YOUR TASK: Starting at the line below holding "Server 2003" and stopping at the line holding "comme le Moulin", print every line exactly, both ends included, and leave the rest out.

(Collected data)
————
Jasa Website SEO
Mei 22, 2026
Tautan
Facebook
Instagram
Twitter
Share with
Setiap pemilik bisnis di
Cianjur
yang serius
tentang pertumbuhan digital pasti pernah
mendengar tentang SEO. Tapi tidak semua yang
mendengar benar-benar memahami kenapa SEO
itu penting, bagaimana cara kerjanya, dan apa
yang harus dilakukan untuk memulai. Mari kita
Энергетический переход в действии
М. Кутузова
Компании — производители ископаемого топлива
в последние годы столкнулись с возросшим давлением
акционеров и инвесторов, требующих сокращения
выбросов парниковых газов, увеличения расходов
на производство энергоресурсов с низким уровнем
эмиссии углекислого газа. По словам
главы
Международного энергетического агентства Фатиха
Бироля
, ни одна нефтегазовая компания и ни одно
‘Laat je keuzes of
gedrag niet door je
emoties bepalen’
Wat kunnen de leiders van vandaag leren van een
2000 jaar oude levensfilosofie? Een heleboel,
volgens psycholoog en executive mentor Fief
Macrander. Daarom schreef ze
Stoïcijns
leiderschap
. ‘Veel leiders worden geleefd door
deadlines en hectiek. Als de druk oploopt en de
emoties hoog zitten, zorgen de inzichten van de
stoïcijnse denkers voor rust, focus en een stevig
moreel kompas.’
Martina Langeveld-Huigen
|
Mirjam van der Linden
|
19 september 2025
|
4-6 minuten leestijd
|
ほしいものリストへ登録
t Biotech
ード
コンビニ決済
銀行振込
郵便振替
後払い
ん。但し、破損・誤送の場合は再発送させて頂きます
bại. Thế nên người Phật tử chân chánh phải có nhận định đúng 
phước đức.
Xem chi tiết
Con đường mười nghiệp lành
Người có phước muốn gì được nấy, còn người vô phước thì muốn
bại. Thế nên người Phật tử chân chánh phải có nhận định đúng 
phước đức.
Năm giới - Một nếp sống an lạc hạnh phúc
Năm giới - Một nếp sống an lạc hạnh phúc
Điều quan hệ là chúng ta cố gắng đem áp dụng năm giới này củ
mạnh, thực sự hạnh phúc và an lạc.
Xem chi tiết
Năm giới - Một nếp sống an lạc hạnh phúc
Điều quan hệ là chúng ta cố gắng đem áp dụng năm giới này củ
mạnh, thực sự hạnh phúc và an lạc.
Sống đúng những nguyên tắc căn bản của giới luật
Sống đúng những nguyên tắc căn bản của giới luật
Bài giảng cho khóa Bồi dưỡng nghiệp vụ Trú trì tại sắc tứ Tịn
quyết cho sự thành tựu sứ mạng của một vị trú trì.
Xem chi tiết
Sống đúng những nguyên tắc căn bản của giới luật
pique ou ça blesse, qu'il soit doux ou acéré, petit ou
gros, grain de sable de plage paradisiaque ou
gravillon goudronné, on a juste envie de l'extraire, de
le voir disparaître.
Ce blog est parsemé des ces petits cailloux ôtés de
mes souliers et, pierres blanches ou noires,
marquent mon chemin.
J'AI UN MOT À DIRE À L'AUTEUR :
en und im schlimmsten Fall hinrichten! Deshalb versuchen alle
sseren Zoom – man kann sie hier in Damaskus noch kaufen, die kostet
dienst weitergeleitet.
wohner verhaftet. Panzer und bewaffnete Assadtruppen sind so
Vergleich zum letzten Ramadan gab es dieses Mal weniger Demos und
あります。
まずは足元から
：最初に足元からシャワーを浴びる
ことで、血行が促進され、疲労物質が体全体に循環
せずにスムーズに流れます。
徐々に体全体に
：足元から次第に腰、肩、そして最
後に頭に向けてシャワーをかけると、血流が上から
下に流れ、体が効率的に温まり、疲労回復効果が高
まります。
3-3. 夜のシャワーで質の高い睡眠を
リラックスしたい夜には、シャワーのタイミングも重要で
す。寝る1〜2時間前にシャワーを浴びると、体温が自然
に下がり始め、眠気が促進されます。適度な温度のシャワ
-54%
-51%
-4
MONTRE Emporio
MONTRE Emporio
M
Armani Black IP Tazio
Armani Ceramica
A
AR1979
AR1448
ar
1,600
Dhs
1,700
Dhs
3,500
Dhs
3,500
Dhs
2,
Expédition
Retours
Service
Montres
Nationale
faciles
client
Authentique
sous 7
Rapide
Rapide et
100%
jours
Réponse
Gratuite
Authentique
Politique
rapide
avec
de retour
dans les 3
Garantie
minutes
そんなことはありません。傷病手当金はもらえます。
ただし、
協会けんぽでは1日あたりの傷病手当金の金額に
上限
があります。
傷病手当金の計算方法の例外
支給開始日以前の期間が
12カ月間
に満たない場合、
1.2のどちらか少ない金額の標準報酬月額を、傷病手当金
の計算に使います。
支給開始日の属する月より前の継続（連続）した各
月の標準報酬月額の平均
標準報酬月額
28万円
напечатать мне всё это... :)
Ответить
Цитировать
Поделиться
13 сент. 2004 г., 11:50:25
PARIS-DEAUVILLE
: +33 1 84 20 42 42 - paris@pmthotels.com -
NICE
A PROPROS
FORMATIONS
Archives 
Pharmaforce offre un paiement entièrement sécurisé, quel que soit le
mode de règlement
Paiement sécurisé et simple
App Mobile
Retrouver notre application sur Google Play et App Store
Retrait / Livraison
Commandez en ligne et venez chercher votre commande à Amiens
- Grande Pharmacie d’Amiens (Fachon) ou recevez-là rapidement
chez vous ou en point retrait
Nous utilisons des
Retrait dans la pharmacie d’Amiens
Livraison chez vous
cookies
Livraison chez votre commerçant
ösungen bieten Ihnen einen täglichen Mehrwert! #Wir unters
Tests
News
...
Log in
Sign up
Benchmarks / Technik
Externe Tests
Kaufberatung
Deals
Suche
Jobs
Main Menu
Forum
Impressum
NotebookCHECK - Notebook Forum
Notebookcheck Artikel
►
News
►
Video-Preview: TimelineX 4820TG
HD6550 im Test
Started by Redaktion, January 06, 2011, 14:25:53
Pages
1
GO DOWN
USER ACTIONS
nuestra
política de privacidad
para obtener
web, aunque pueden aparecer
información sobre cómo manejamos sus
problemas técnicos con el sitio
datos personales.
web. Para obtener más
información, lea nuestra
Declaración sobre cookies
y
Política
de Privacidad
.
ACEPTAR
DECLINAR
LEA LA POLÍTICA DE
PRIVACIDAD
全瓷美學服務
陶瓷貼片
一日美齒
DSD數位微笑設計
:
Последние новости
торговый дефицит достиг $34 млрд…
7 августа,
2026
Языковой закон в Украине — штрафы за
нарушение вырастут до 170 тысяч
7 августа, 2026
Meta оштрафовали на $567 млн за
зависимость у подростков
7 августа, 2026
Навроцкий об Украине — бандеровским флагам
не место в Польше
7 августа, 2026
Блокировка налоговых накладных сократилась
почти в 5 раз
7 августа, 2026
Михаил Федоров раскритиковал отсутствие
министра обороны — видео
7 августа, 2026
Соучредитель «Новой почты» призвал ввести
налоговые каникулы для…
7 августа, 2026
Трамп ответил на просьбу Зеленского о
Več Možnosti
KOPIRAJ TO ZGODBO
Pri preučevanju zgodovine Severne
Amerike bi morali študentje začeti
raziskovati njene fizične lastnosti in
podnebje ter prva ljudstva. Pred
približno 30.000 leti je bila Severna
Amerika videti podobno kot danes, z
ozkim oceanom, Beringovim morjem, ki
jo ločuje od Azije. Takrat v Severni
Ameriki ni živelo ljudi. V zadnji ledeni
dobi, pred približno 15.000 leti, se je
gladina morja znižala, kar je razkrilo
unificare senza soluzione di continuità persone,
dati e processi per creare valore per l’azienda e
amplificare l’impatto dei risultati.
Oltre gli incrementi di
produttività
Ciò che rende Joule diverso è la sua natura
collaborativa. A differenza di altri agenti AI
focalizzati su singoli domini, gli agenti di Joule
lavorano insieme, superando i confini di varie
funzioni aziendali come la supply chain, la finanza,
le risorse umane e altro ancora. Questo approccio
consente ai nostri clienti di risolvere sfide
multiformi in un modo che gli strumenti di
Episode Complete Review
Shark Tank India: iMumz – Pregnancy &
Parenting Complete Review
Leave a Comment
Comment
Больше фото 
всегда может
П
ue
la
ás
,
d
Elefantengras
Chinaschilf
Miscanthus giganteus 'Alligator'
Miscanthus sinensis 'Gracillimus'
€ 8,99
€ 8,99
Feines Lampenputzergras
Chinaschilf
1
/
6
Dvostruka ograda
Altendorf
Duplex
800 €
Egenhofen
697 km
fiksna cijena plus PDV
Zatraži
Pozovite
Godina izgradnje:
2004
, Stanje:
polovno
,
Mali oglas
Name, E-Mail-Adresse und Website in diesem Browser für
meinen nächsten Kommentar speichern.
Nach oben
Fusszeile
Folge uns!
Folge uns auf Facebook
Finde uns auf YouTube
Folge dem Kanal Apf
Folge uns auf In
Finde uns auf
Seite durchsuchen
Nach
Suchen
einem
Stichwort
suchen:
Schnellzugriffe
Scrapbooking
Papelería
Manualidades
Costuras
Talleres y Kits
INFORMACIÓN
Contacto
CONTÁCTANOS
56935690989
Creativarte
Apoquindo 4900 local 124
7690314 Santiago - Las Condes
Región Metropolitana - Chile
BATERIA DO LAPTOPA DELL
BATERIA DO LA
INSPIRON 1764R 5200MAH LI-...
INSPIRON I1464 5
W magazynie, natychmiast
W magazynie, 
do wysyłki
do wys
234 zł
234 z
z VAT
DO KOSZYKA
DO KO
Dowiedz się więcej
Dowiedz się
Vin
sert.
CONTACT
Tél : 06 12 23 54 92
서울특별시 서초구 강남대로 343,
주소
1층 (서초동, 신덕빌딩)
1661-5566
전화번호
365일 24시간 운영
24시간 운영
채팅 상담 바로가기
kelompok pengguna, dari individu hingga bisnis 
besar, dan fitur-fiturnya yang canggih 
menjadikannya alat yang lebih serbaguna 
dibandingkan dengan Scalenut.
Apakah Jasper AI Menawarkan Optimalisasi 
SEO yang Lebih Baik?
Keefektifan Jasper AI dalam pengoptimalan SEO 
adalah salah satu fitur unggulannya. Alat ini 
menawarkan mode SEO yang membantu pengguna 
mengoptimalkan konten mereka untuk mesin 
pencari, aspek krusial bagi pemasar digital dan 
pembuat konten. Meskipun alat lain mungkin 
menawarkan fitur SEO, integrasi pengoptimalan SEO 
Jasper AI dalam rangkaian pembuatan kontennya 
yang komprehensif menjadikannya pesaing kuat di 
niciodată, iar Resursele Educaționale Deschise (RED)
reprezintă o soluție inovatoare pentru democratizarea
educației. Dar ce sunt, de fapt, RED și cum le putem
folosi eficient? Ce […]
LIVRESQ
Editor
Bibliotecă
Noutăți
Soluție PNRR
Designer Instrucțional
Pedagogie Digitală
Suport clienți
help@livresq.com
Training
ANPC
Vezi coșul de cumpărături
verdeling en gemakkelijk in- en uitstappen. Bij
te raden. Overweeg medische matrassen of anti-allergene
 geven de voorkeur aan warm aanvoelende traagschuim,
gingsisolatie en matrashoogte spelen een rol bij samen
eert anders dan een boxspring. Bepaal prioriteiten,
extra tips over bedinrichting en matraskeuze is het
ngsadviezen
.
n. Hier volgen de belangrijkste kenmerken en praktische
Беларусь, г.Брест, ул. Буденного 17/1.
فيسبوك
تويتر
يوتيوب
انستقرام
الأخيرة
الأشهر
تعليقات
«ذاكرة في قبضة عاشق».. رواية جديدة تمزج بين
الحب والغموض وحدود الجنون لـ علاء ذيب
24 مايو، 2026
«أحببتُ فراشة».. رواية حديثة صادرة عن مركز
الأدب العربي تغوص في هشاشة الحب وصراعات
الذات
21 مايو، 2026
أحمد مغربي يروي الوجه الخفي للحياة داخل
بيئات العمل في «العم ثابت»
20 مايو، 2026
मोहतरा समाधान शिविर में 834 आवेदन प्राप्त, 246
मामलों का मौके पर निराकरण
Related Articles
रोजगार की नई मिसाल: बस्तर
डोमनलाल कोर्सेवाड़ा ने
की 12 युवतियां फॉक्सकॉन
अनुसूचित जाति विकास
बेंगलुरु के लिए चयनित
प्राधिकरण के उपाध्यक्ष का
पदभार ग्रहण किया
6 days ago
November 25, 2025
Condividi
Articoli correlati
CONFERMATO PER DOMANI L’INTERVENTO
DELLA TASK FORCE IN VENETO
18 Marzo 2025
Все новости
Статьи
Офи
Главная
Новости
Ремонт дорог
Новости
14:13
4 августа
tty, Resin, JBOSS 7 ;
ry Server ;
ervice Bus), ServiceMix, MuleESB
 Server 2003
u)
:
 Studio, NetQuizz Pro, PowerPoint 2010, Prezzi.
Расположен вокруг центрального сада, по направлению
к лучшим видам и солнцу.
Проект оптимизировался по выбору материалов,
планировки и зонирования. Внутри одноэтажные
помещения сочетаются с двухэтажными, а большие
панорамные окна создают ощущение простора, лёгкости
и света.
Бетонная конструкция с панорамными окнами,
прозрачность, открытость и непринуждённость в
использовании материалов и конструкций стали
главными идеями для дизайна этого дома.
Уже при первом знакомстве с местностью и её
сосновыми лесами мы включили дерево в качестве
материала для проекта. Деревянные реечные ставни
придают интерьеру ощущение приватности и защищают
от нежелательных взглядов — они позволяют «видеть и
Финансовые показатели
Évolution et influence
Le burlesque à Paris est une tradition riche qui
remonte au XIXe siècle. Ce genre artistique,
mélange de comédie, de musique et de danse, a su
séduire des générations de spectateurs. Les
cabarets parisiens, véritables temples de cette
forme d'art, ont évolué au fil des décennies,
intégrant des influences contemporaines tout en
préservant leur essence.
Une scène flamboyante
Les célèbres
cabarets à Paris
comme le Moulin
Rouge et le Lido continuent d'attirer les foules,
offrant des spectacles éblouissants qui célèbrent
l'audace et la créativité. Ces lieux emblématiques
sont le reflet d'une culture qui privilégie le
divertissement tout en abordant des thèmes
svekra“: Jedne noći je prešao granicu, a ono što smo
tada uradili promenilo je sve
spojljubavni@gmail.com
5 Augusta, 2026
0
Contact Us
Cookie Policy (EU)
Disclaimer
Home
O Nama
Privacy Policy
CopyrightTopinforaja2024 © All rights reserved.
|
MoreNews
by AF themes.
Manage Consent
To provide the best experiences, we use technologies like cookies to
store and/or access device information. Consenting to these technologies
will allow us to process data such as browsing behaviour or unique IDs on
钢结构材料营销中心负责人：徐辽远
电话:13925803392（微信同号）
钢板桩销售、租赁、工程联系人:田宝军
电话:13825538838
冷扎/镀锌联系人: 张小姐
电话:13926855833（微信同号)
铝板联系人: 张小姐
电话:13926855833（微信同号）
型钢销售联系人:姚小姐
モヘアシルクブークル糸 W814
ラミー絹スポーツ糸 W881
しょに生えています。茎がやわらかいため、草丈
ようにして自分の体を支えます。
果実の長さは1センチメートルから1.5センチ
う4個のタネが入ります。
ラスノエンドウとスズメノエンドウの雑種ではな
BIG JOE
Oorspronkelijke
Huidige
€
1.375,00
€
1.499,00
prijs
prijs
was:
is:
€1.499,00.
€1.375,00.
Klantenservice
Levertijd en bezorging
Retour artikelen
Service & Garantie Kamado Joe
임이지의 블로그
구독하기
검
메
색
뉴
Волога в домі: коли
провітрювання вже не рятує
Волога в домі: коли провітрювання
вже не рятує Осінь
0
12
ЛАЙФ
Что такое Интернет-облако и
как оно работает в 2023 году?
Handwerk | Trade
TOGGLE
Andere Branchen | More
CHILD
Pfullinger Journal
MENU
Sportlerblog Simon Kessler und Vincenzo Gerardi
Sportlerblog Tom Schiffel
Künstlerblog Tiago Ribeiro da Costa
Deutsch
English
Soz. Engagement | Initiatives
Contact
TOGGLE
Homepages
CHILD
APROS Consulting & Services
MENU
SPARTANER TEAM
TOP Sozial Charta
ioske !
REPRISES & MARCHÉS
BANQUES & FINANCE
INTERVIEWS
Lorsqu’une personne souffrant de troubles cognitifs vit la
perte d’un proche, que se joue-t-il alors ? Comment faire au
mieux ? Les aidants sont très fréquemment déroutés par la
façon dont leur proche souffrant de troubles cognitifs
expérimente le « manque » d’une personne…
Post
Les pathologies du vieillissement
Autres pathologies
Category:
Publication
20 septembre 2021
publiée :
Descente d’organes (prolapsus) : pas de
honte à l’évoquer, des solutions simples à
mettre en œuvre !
————
EXERCISE RESPONSE:
 Server 2003
u)
:
 Studio, NetQuizz Pro, PowerPoint 2010, Prezzi.
Расположен вокруг центрального сада, по направлению
к лучшим видам и солнцу.
Проект оптимизировался по выбору материалов,
планировки и зонирования. Внутри одноэтажные
помещения сочетаются с двухэтажными, а большие
панорамные окна создают ощущение простора, лёгкости
и света.
Бетонная конструкция с панорамными окнами,
прозрачность, открытость и непринуждённость в
использовании материалов и конструкций стали
главными идеями для дизайна этого дома.
Уже при первом знакомстве с местностью и её
сосновыми лесами мы включили дерево в качестве
материала для проекта. Деревянные реечные ставни
придают интерьеру ощущение приватности и защищают
от нежелательных взглядов — они позволяют «видеть и
Финансовые показатели
Évolution et influence
Le burlesque à Paris est une tradition riche qui
remonte au XIXe siècle. Ce genre artistique,
mélange de comédie, de musique et de danse, a su
séduire des générations de spectateurs. Les
cabarets parisiens, véritables temples de cette
forme d'art, ont évolué au fil des décennies,
intégrant des influences contemporaines tout en
préservant leur essence.
Une scène flamboyante
Les célèbres
cabarets à Paris
comme le Moulin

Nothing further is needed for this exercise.